The Growth of Crowdfunding for Food and Drink Start-ups

 

Many of us now have several e-mails a month from the latest food and drink start-up to try and raise funds through crowdfunding, but how many of us have invested?  This week I thought I would explore the area a little further and try and answer the question of whether it is a good idea to invest our hard-earned cash into crowdfunding food and drink start-ups.

 

First of all, let’s look at the various types of crowd-funding that are out there:

  1. Rewards-based – no share of equity is gained, and these campaigns are usually to attract small investments from many for various quantities of product.  A good idea if the amount you want to raise is small and you need certain volumes of sales in order to justify a production run, for example.
  2. Donation-based – sometimes an add-on to 1) (but why would you give money to a business rather than a charity) and that is precisely the main function of donation-based crowd-funding for non-profit purposes
  3. Equity-based – investors part usually with larger amounts of money for equity share in a new start-up.  This is the main significant crowd-funding in terms of finance within the sector at present, can be the most rewarding but also carries the most risk
  4. Debt Crowd-funding.  A way of borrowing money without involving banks, who often aren’t very generous.  This is the only form of crowd-funding that I have ever done.

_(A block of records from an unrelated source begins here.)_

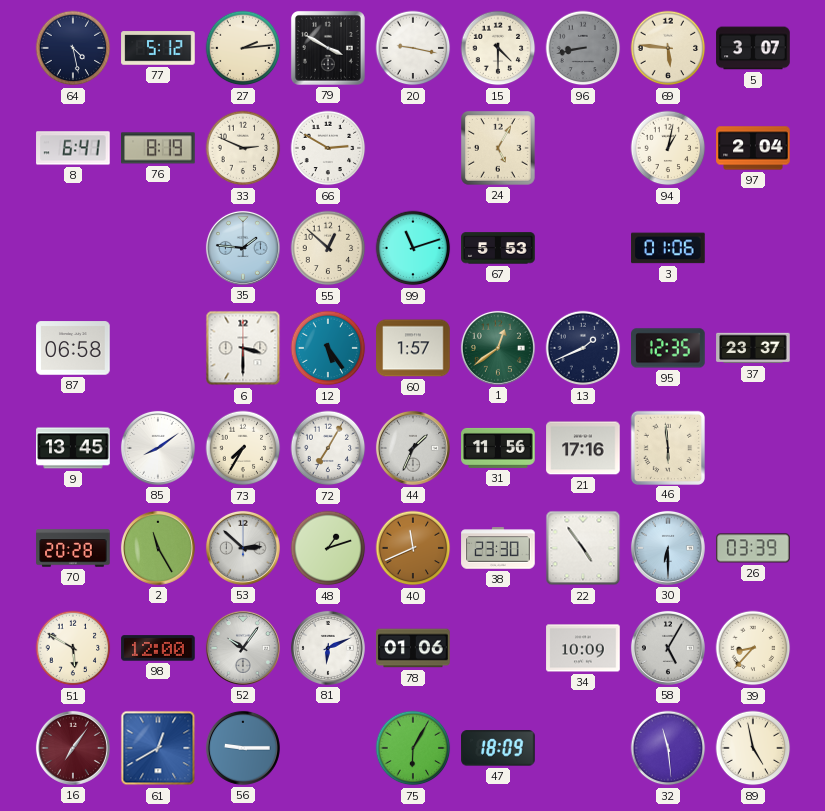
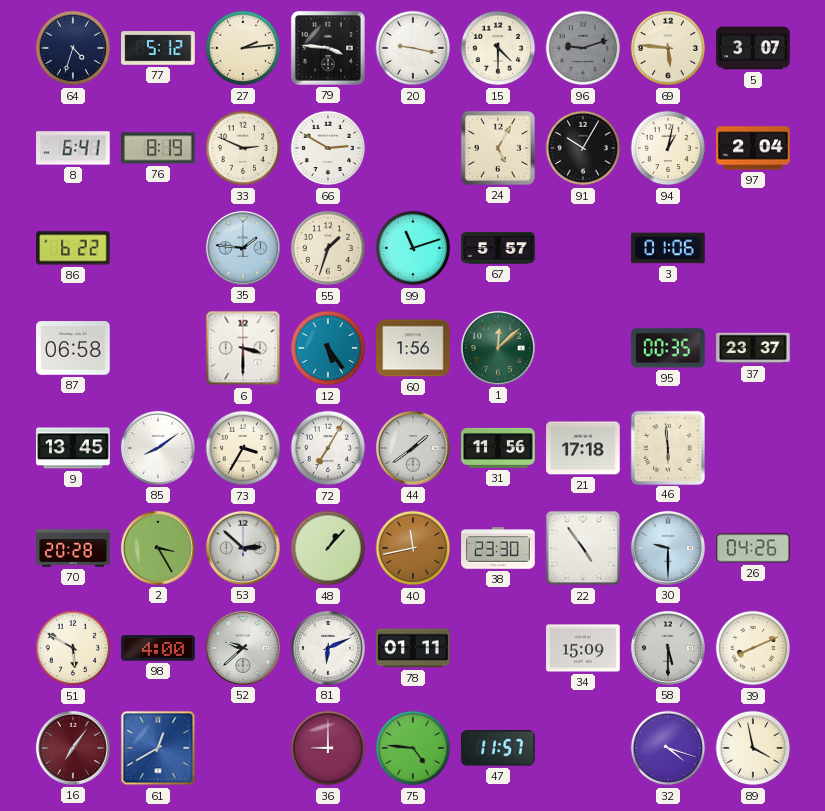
64: 4:28 -> 4:33
79: 3:50 -> 3:46
96: 8:43 -> 9:12
91: none -> 10:05
86: none -> 6:22
55: 12:52 -> 1:33
67: 5:53 -> 5:57
60: 1:57 -> 1:56
1: 12:39 -> 12:08
13: 1:41 -> none
95: 12:35 -> 00:35
73: 7:35 -> 3:35
44: 1:34 -> 1:39
21: 17:16 -> 17:18
2: 11:25 -> 3:25
48: 1:12 -> 1:07
40: 11:41 -> 11:43
30: 6:30 -> 9:30
26: 03:39 -> 04:26
98: 12:00 -> 4:00
52: 10:06 -> 9:38
78: 01:06 -> 01:11
34: 10:09 -> 15:09
58: 5:05 -> 5:30
39: 8:37 -> 8:11
56: 9:15 -> none
36: none -> 9:00
75: 6:05 -> 4:46
47: 18:09 -> 11:57
32: 11:29 -> 4:18
89: 4:58 -> 3:58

Many years ago, to fund growth, we borrowed £100k for a year at interest rates higher than the banks, but it was easy and did not involve putting my house up as security.  The investors got a good rate of return on their money of around 8% from memory.

 

So, the good news within our sector is that 11% of food and drink crowd-funding initiatives are successfully funded – more than any other sector, according to Seedrs.  Also, successfully funded food and drink companies offer the highest rate of return at 22.8% compared to an average of 14.4%.  All this is good news if you choose the right company to invest in, but what concerns me is that many people go into crowd-funding not really knowing what they are getting themselves into, and may lose their money.  Look at any page on the Crowdcube web-site where in bold at the bottom of the page, it states: “Join today to own a stake and share in the future success of ambitious British businesses you believe in.”  Yes, there are links (in smaller font) alerting to the risks of investments, but what should be in larger font should be the statement that crowd-funded investments are not covered by the Financial Services Compensation Scheme, meaning investors can easily lose their entire stake.

 

Take the Yorkshire Meatball Company, of example.  They went out of business last week having, only one year ago, raised £123,290 via crowd-funding.  220 investors investing an average £560 each with the largest investment being £10,000.  All that money has now gone down the toilet, with no obligation or accountability on the two people (father and son) who have taken the business into receivership.  And this is one of many crowd-funded food and drink businesses that has gone out of business this year.

 

My message is: do continue to invest in food and drink start-ups, they need it!  But go in with your eyes open to the risks, and do your own due diligence on the companies yourselves, don’t just trust the crowd-funding vehicle, for whom there is no risk whatsoever.